Why don’t we see this more clearly?  This shows the strength of the ruling hegemonic ideology.  The omniprescence of anti-capitalism, look at any popular media, you have many anti-capitalist stories, but all these critiques are moralistic critiques, greedy bankers, polluting environment.  The problem is what changed in recent capitalism, that this greed can be realized with such catastrophic consequences.  The limit of this moralistic anti-capitalism, by blaming people, it prevents us from doing the crucial analysis of the SYSTEM. what is wrong with the SYSTEM as such.   Almost everyone today is a Fukuyamist.  Liberal democractic capitalism is the only game in town.  All we can do is make it a little better. a little more efficient.
We can easily imagine the end of the world, but a little change in capitalism we can’t imagine.

class struggle: antagonism deadlock is constitutive of society
multiculturalist where problem is recognition, how can we be recognized: gay, women etc.
I am still for BINARY logic against multiplicity of struggles.
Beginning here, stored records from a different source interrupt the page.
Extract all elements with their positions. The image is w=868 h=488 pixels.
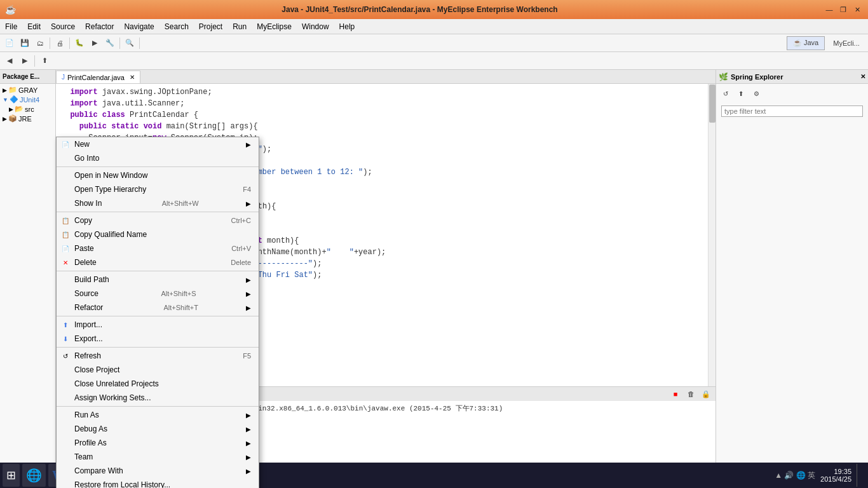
show-desktop-icon[interactable] xyxy=(857,464,860,487)
clear-console-button[interactable]: 🗑 xyxy=(684,387,698,401)
perspective-myeclipse[interactable]: MyEcli... xyxy=(827,36,865,50)
menu-help[interactable]: Help xyxy=(334,19,360,34)
editor-tab-printcalendar[interactable]: J PrintCalendar.java ✕ xyxy=(56,71,140,83)
menu-myeclipse[interactable]: MyEclipse xyxy=(252,19,297,34)
title-bar-title: Java - JUnit4_Test/src/PrintCalendar.jav… xyxy=(16,5,824,14)
ctx-refresh[interactable]: ↺ Refresh F5 xyxy=(57,349,259,363)
ctx-close-unrelated[interactable]: Close Unrelated Projects xyxy=(57,377,259,391)
maximize-button[interactable]: ❐ xyxy=(837,4,849,15)
new-button[interactable]: 📄 xyxy=(3,36,17,50)
ctx-assign-working-sets[interactable]: Assign Working Sets... xyxy=(57,391,259,405)
menu-bar: File Edit Source Refactor Navigate Searc… xyxy=(0,19,868,34)
ctx-export[interactable]: ⬇ Export... xyxy=(57,332,259,346)
start-button[interactable]: ⊞ xyxy=(3,464,20,487)
arrow-icon: ▶ xyxy=(246,200,251,207)
tree-item-src[interactable]: ▶ 📂 src xyxy=(1,104,54,114)
close-spring-icon[interactable]: ✕ xyxy=(860,73,865,80)
main-area: Package E... ▶ 📁 GRAY ▼ 🔷 JUnit4 ▶ 📂 src… xyxy=(0,70,868,463)
run-button[interactable]: ▶ xyxy=(88,36,102,50)
spring-settings-btn[interactable]: ⚙ xyxy=(749,86,763,100)
save-all-button[interactable]: 🗂 xyxy=(33,36,47,50)
spring-collapse-btn[interactable]: ⬆ xyxy=(734,86,748,100)
title-bar: ☕ Java - JUnit4_Test/src/PrintCalendar.j… xyxy=(0,0,868,19)
search-button[interactable]: 🔍 xyxy=(123,36,137,50)
menu-refactor[interactable]: Refactor xyxy=(80,19,119,34)
ctx-go-into[interactable]: Go Into xyxy=(57,151,259,165)
app-icon: ☕ xyxy=(5,4,16,15)
minimize-button[interactable]: — xyxy=(824,4,835,15)
stop-button[interactable]: ■ xyxy=(668,387,682,401)
close-tab-icon[interactable]: ✕ xyxy=(130,74,135,81)
taskbar-ie[interactable]: 🌐 xyxy=(22,464,46,487)
spring-filter-input[interactable] xyxy=(721,105,863,117)
menu-file[interactable]: File xyxy=(0,19,22,34)
arrow-icon: ▶ xyxy=(246,290,251,297)
ctx-team[interactable]: Team ▶ xyxy=(57,450,259,464)
menu-run[interactable]: Run xyxy=(227,19,252,34)
scrollbar-thumb[interactable] xyxy=(709,85,715,123)
ctx-run-as[interactable]: Run As ▶ xyxy=(57,408,259,422)
spring-refresh-btn[interactable]: ↺ xyxy=(719,86,733,100)
scroll-lock-button[interactable]: 🔒 xyxy=(699,387,713,401)
save-button[interactable]: 💾 xyxy=(18,36,32,50)
ctx-new[interactable]: 📄 New ▶ xyxy=(57,137,259,151)
ctx-paste[interactable]: 📄 Paste Ctrl+V xyxy=(57,241,259,255)
forward-button[interactable]: ▶ xyxy=(18,54,32,68)
code-line: import javax.swing.JOptionPane; xyxy=(61,86,703,98)
ctx-source[interactable]: Source Alt+Shift+S ▶ xyxy=(57,287,259,301)
clock-date: 2015/4/25 xyxy=(820,475,851,483)
ctx-label: Restore from Local History... xyxy=(74,480,170,488)
tree-label: GRAY xyxy=(18,86,37,94)
menu-search[interactable]: Search xyxy=(159,19,194,34)
ctx-label: Compare With xyxy=(74,466,123,475)
ctx-sep4 xyxy=(57,316,259,316)
arrow-icon: ▶ xyxy=(246,440,251,447)
ctx-profile-as[interactable]: Profile As ▶ xyxy=(57,436,259,450)
ctx-copy[interactable]: 📋 Copy Ctrl+C xyxy=(57,214,259,227)
ctx-restore-local[interactable]: Restore from Local History... xyxy=(57,478,259,488)
menu-project[interactable]: Project xyxy=(194,19,227,34)
back-button[interactable]: ◀ xyxy=(3,54,17,68)
shortcut-label: F5 xyxy=(243,352,251,360)
context-menu: 📄 New ▶ Go Into Open in New Window Open … xyxy=(56,137,259,488)
tree-item-jre[interactable]: ▶ 📦 JRE xyxy=(1,114,54,123)
shortcut-label: Alt+Shift+W xyxy=(162,200,199,207)
menu-window[interactable]: Window xyxy=(297,19,334,34)
menu-navigate[interactable]: Navigate xyxy=(119,19,159,34)
tree-label: JRE xyxy=(18,115,32,123)
expand-icon: ▼ xyxy=(3,97,8,103)
menu-source[interactable]: Source xyxy=(46,19,80,34)
tray-icons: ▲ 🔊 🌐 英 xyxy=(775,470,815,481)
ctx-import[interactable]: ⬆ Import... xyxy=(57,318,259,332)
ctx-open-new-window[interactable]: Open in New Window xyxy=(57,168,259,182)
ctx-refactor[interactable]: Refactor Alt+Shift+T ▶ xyxy=(57,301,259,315)
ctx-copy-qualified[interactable]: 📋 Copy Qualified Name xyxy=(57,227,259,241)
navigate-btn[interactable]: ⬆ xyxy=(37,54,51,68)
title-bar-left: ☕ xyxy=(5,4,16,15)
src-icon: 📂 xyxy=(15,105,24,113)
ctx-sep6 xyxy=(57,406,259,407)
tab-label: PrintCalendar.java xyxy=(67,74,125,81)
spring-explorer: 🌿 Spring Explorer ✕ ↺ ⬆ ⚙ xyxy=(715,70,868,463)
debug-button[interactable]: 🐛 xyxy=(72,36,86,50)
tree-item-gray[interactable]: ▶ 📁 GRAY xyxy=(1,85,54,95)
sep4 xyxy=(139,37,140,49)
ctx-label: Copy xyxy=(74,216,92,225)
ctx-show-in[interactable]: Show In Alt+Shift+W ▶ xyxy=(57,196,259,210)
ctx-close-project[interactable]: Close Project xyxy=(57,363,259,377)
tree-label: JUnit4 xyxy=(20,96,39,104)
editor-scrollbar[interactable] xyxy=(708,84,715,386)
sep1 xyxy=(50,37,50,49)
tree-item-junit4[interactable]: ▼ 🔷 JUnit4 xyxy=(1,95,54,104)
perspective-java[interactable]: ☕ Java xyxy=(787,36,825,50)
close-button[interactable]: ✕ xyxy=(851,4,863,15)
ctx-debug-as[interactable]: Debug As ▶ xyxy=(57,422,259,436)
ctx-build-path[interactable]: Build Path ▶ xyxy=(57,273,259,287)
ctx-delete[interactable]: ✕ Delete Delete xyxy=(57,255,259,269)
menu-edit[interactable]: Edit xyxy=(22,19,46,34)
ctx-compare-with[interactable]: Compare With ▶ xyxy=(57,464,259,478)
print-button[interactable]: 🖨 xyxy=(53,36,67,50)
external-tools-button[interactable]: 🔧 xyxy=(103,36,117,50)
ctx-open-type-hierarchy[interactable]: Open Type Hierarchy F4 xyxy=(57,182,259,196)
ctx-label: Refresh xyxy=(74,351,101,360)
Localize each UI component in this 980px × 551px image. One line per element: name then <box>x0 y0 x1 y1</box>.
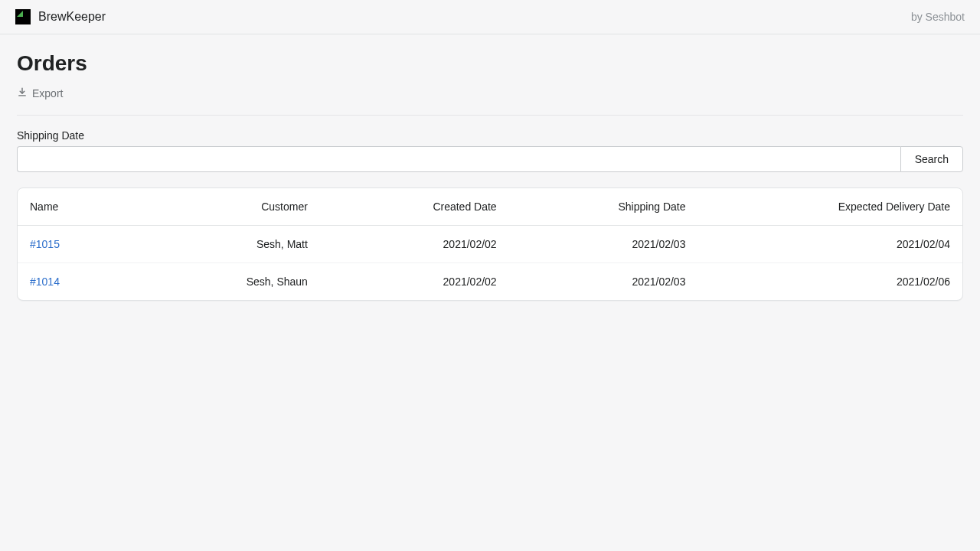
cell-customer: Sesh, Shaun <box>188 263 320 301</box>
brand[interactable]: BrewKeeper <box>15 9 106 24</box>
col-header-expected: Expected Delivery Date <box>697 188 962 226</box>
order-link[interactable]: #1014 <box>30 276 60 288</box>
page-title: Orders <box>17 51 963 76</box>
col-header-name: Name <box>18 188 188 226</box>
col-header-shipping: Shipping Date <box>509 188 698 226</box>
col-header-customer: Customer <box>188 188 320 226</box>
page-content: Orders Export Shipping Date Search Name … <box>0 34 980 318</box>
filter-section: Shipping Date Search <box>17 129 963 172</box>
table-row: #1015 Sesh, Matt 2021/02/02 2021/02/03 2… <box>18 226 962 263</box>
search-button[interactable]: Search <box>900 146 963 172</box>
download-icon <box>17 86 28 99</box>
cell-expected: 2021/02/06 <box>697 263 962 301</box>
export-label: Export <box>32 87 63 99</box>
orders-table: Name Customer Created Date Shipping Date… <box>18 188 962 300</box>
cell-created: 2021/02/02 <box>320 226 509 263</box>
table-row: #1014 Sesh, Shaun 2021/02/02 2021/02/03 … <box>18 263 962 301</box>
brand-logo-icon <box>15 9 31 24</box>
order-link[interactable]: #1015 <box>30 238 60 250</box>
cell-expected: 2021/02/04 <box>697 226 962 263</box>
byline: by Seshbot <box>911 11 965 23</box>
cell-shipping: 2021/02/03 <box>509 263 698 301</box>
shipping-date-input[interactable] <box>17 146 900 172</box>
cell-shipping: 2021/02/03 <box>509 226 698 263</box>
export-button[interactable]: Export <box>17 85 63 101</box>
col-header-created: Created Date <box>320 188 509 226</box>
topbar: BrewKeeper by Seshbot <box>0 0 980 34</box>
filter-label: Shipping Date <box>17 129 963 142</box>
table-header-row: Name Customer Created Date Shipping Date… <box>18 188 962 226</box>
cell-created: 2021/02/02 <box>320 263 509 301</box>
divider <box>17 115 963 116</box>
cell-customer: Sesh, Matt <box>188 226 320 263</box>
orders-table-card: Name Customer Created Date Shipping Date… <box>17 187 963 301</box>
brand-name: BrewKeeper <box>38 10 106 24</box>
search-row: Search <box>17 146 963 172</box>
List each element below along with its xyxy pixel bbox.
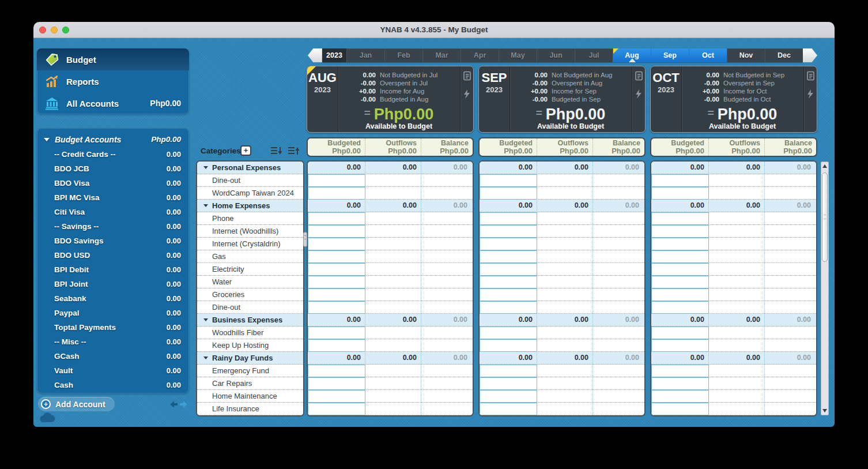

Laclau critique   none of these struggles have apriori central position, all strategic consideration. There is no priority

Politico-economic antagonism is not at same level of these other struggles, it has a MORE SUBSTANTIAL position, of overdetermining, structuring other struggles.

Buddhism and Dalai Lama

Origin of fall of Buddhism.  Mahayama: Bhodisava, you were already there liberated, out of this compassion with humanity, you CAME back into this world of suffering, so you postponed your liberation until all others are liberated this is a SACRIFICIAL logic.  I don’t trust anybody that is willing to sacrifice themselves for you.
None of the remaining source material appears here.